Dental Therapy
I work shoulder-to-shoulder with people whose future occupation Minnesota is calling “Dental Therapist” — essentially what a nurse practitioner is to a physician. Unlike nurse practitioners, however, Minnesota’s Dental Therapists do not enjoy nationwide support. I hadn’t realized how little support the entire occupation has until recently. Take a look at the American Dental Association’s Comment on American Association of Public Health Dentistry Dental Therapist Curriculum Development:
We will continue to work with the AAPHD and all interested stakeholders toward the goal we all share—a healthier more productive nation. But in doing so, the Association will not erode its unequivocal opposition to non-dentists performing surgical/irreversible procedures, or to other proposals that we believe run contrary to the public good.

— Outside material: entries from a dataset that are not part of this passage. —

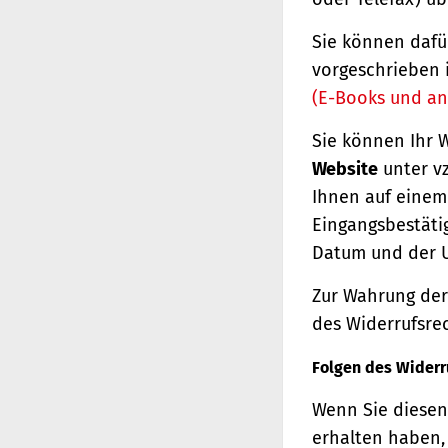
Sie können dafü
vorgeschrieben 
(E-Books und an
Sie können Ihr 
Website
unter vz
Ihnen auf einem 
Eingangsbestäti
Datum und der U
Zur Wahrung der 
des Widerrufsrec
Folgen des Widerr
Wenn Sie diesen 
erhalten haben,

It is rather odd to be in school alongside someone who is being trained in “unequivocal opposition” to the ADA’s recommendation. The legislature’s idea (which has been, in turn, parroted by the leaders of our school) is that these dental therapists will be expected to serve areas of “need” where it is difficult for patients to easily access dental care. However, since there is absolutely no geographical restriction present (or as far as we can tell, planned) in their licenses that compels them to practice in a certain area, then they are free to practice wherever they’d like.
Thing is: dental therapy students are in a LOT less debt than dental students are. Extrapolation of this concept inevitably produces frustration. We don’t know if the dental therapy program will produce enough graduates to put any sort of pressure on new dentists in the market… but us dental students don’t exactly appreciate the possibility. Something similar has happened before: the UMN dental school admitted something like 50% more students than now in its classes in the 1980s. This created an excess population of dentists that took years to absorb into the market. We seem to be trending toward too many dentists (this time, minting quasi-dentists with an evolving set of legally accepted responsibilities and abilities) once again.